The other day, I concluded that there was a way out of the problem that Build Culture and Instrumental Play combined to create in both videogames and especially in tabletop RPGs.

That solution is simple: Eliminite Build Culture.

Eliminating Build Culture means eliminating player ability to construct their character as if it were a robot, be it in the mode seen with Developer Kits products like GURPS and HERO, or Talent/Feat selection (d20), or being able to target powers/gear for deliberate acquisition.

Crippling Instrumental Play means eliminating all of the external aides that allow a player to go outside the game to learn how to optimize his performance.

Make the player make do with what he gets as best he can.
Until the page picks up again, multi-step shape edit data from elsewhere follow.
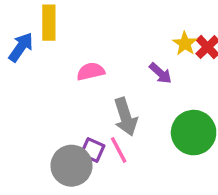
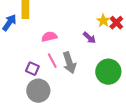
purple square: (92, 150) -> (32, 69), moved
pink line: (119, 150) -> (52, 61), moved

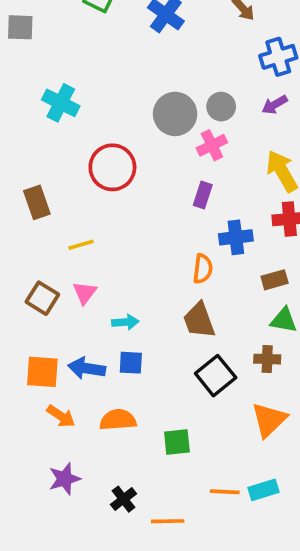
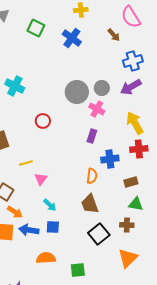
purple arrow: (275, 105) -> (131, 87), size x1.5
pink cross: (212, 145) -> (97, 109), turned -35
red circle: (112, 167) -> (43, 121), size x0.6
pink triangle: (85, 293) -> (41, 179), moved
cyan arrow: (125, 322) -> (50, 205), turned 48
orange arrow: (61, 416) -> (15, 212), moved

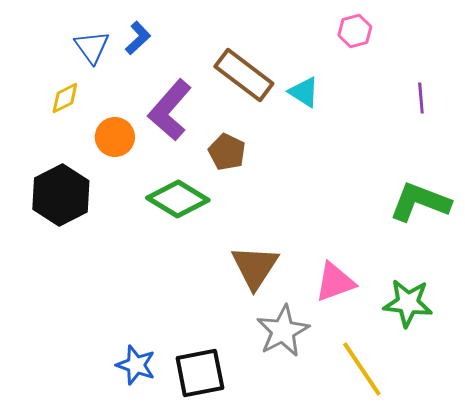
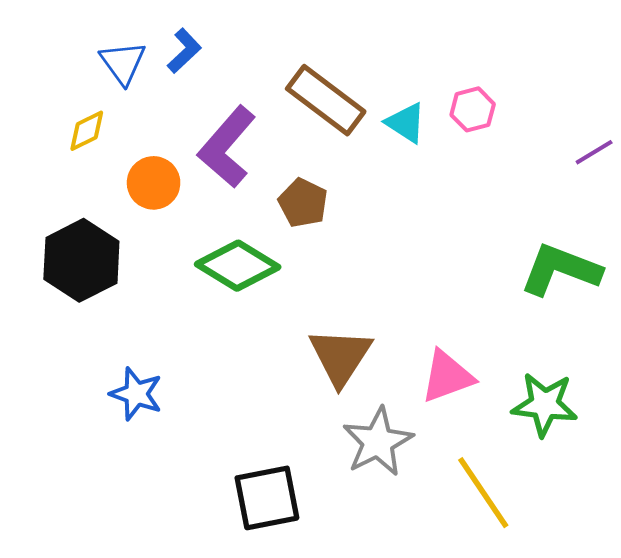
pink hexagon: (355, 31) -> (473, 109), moved
purple line: (421, 98) -> (594, 152), moved, turned 64
blue star: (136, 365) -> (136, 394), moved

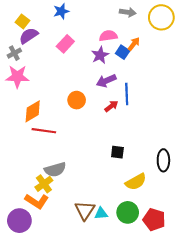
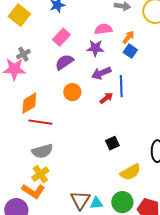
yellow square: (22, 21) -> (19, 15), size x1.5
purple semicircle: (29, 36) -> (64, 62), moved
blue square: (123, 52) -> (130, 51), moved
gray cross: (14, 53) -> (23, 54), moved
purple star: (100, 55) -> (95, 48), turned 30
black square: (117, 152) -> (112, 143), turned -32
gray semicircle: (55, 170) -> (42, 151), moved

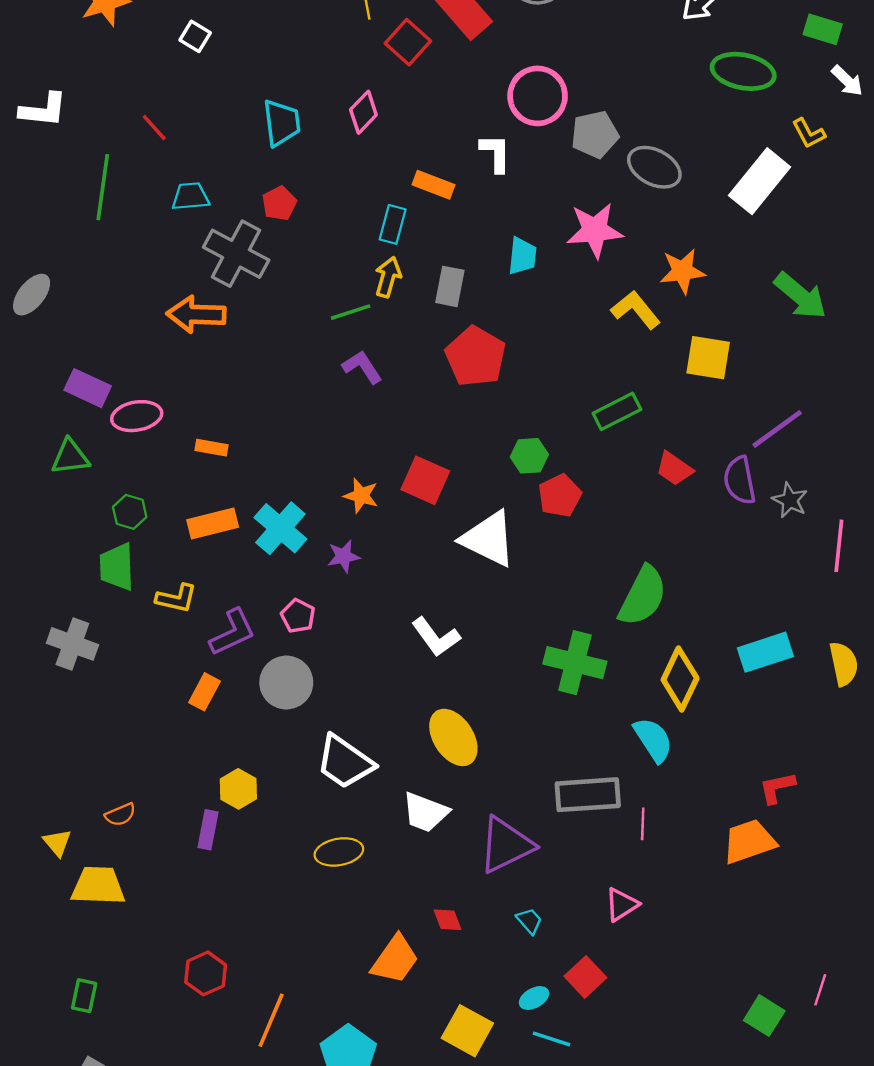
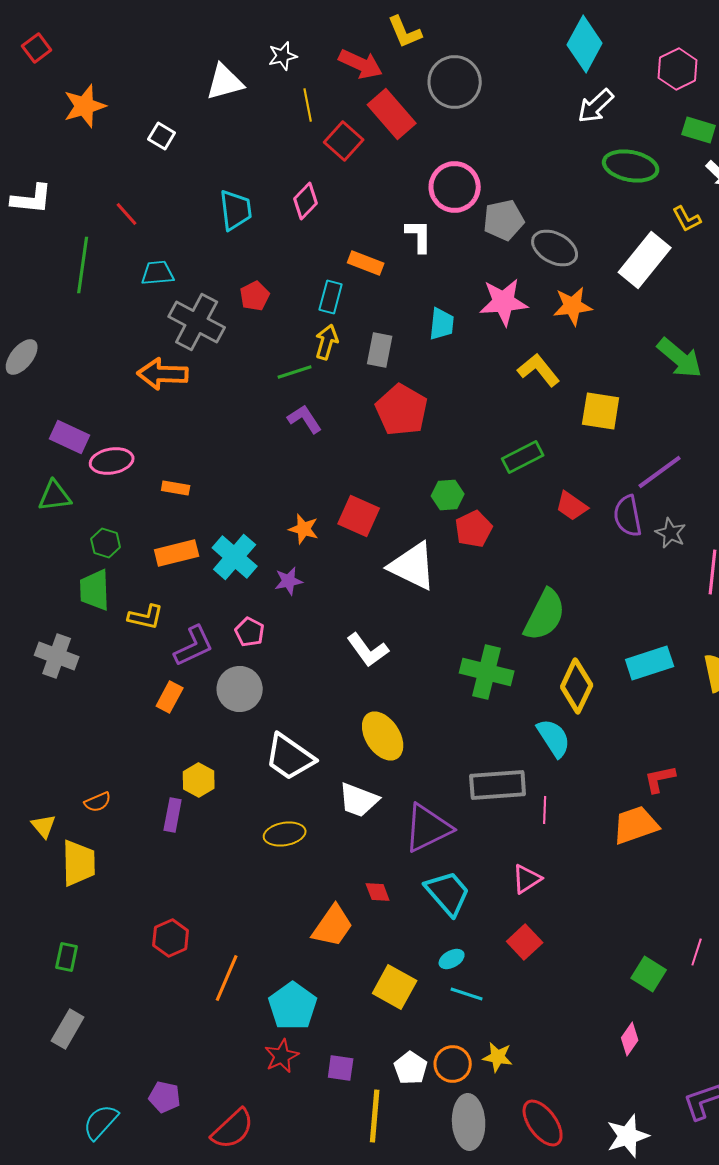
red pentagon: (279, 203) -> (255, 296), moved
orange star: (682, 271) -> (573, 306), moved
yellow trapezoid: (98, 886) -> (79, 863), turned 87
cyan trapezoid: (529, 921) -> (448, 893), size x2.0
red square: (585, 977) -> (525, 942), moved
Random rolls for character attributes. If classes are used, they are stripped down to the core functions necessary and have no other features. Eliminate irrelevant things like skills; characters are presumed competent within their defined spheres. Gear/powers are never guaranteed; all of them are subject to some form of scarcity or similar availabilty gate.

In short, you need the game to have simple character generation procedures--from scratch to play in five minutes or less--and give no control over development thereafter. For videogames, this means removing the ability to repeat playable content--to farm or grind--to chase down desired treasures or other improvements. (Yes, this destroys current ARPG and MMO business models; no, I don't care.)

The matter of Instrumental Play is harder, but for now--in addition to removing farming and grinding--removing player access to information that isn't character-facing should suffice; this will not be as hard as it seems because by destroying Build Culture you destroy most of the external assets right there, so this is a matter of clearing out those that remain. No sites, no mods, no guides- and no game designs that leads to "solving the problem" with such things.

Once the only way to beat the game is to play it, learn it by playing it, and master it by playing it--not by watching, not by building a robot that overpowers the game, not by having a solution handed to you--in a play environment that is not static but rather is always in motion and thus always changing due to the consequences of player actions then this self-inflicted problem solves itself.

This is what those who are #EliteLevel comprehend.